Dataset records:

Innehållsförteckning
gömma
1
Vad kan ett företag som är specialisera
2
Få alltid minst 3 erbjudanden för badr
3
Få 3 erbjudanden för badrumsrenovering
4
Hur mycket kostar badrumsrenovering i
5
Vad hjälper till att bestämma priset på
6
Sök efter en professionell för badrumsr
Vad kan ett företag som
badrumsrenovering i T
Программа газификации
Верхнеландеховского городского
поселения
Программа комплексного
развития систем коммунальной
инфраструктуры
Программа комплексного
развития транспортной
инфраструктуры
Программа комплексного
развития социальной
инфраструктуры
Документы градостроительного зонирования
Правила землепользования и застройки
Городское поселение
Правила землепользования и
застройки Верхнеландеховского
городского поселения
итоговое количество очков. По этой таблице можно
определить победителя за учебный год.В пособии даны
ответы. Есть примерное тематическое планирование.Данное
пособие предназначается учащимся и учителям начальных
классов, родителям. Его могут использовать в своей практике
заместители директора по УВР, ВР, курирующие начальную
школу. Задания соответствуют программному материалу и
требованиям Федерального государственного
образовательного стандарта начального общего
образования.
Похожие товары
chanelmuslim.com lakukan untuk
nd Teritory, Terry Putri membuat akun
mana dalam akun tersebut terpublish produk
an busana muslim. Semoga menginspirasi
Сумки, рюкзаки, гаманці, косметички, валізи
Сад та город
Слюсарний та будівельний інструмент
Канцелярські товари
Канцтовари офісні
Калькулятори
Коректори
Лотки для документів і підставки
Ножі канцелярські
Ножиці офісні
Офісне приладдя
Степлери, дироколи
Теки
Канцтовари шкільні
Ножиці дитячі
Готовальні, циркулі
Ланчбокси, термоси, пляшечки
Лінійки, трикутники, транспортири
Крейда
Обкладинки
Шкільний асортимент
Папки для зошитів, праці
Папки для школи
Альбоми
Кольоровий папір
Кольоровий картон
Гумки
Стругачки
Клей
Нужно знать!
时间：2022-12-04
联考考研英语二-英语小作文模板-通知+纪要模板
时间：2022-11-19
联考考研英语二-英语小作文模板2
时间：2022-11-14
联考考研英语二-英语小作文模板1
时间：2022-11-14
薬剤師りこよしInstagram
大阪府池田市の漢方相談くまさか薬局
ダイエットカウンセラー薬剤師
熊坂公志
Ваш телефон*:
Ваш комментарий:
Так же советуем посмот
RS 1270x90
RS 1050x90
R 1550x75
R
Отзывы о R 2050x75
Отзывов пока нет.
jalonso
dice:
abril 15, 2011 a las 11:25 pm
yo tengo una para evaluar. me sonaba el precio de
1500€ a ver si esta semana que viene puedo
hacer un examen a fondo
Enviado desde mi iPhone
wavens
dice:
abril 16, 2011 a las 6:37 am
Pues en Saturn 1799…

=== YOUR INSTRUCTIONS ===
Write out exactly the lines from the line holding "Папки для школи" through the last line of the data, and nothing besides those lines.

=== ANSWER AREA ===
Папки для школи
Альбоми
Кольоровий папір
Кольоровий картон
Гумки
Стругачки
Клей
Нужно знать!
时间：2022-12-04
联考考研英语二-英语小作文模板-通知+纪要模板
时间：2022-11-19
联考考研英语二-英语小作文模板2
时间：2022-11-14
联考考研英语二-英语小作文模板1
时间：2022-11-14
薬剤師りこよしInstagram
大阪府池田市の漢方相談くまさか薬局
ダイエットカウンセラー薬剤師
熊坂公志
Ваш телефон*:
Ваш комментарий:
Так же советуем посмот
RS 1270x90
RS 1050x90
R 1550x75
R
Отзывы о R 2050x75
Отзывов пока нет.
jalonso
dice:
abril 15, 2011 a las 11:25 pm
yo tengo una para evaluar. me sonaba el precio de
1500€ a ver si esta semana que viene puedo
hacer un examen a fondo
Enviado desde mi iPhone
wavens
dice:
abril 16, 2011 a las 6:37 am
Pues en Saturn 1799…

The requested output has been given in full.